What needs to be done: Copy out all lines from the material that contain the string "with".

:::::

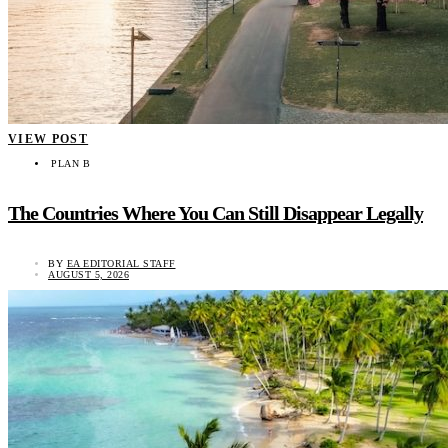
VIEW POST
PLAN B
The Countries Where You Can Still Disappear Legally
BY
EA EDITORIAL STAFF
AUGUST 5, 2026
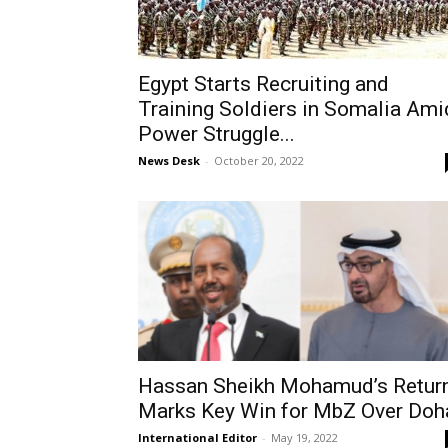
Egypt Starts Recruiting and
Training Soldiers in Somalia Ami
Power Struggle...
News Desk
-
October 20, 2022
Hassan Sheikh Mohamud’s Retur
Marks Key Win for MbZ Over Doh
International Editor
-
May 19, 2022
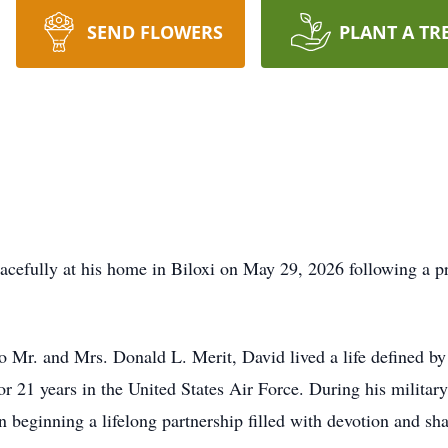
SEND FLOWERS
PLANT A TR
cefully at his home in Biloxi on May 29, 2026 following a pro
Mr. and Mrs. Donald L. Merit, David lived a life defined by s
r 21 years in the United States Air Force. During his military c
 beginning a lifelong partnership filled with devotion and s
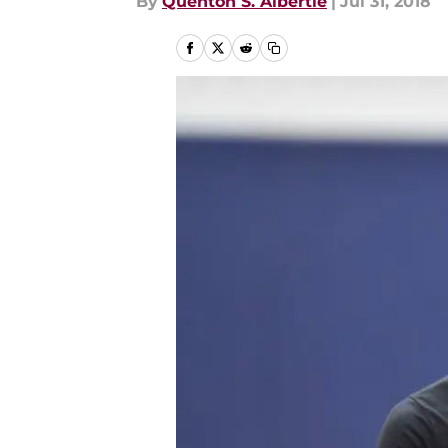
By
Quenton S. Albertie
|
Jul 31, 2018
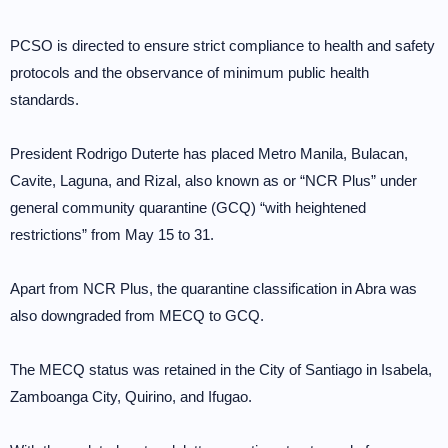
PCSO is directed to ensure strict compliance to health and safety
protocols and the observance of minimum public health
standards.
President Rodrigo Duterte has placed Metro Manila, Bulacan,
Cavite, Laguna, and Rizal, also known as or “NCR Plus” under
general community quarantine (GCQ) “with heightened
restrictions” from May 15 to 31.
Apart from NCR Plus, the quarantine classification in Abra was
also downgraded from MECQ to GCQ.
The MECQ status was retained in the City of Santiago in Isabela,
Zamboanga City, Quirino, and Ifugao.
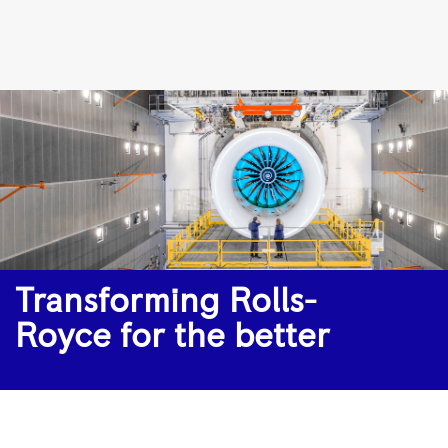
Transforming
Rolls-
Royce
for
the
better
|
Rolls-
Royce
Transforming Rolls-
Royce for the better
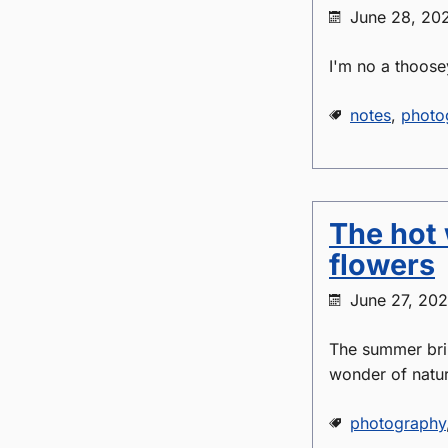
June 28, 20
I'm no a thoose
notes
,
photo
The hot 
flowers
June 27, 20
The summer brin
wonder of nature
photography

:::::

Reply to the exercise:
 beginning a lifelong partnership filled with devotion and s
general community quarantine (GCQ) “with heightened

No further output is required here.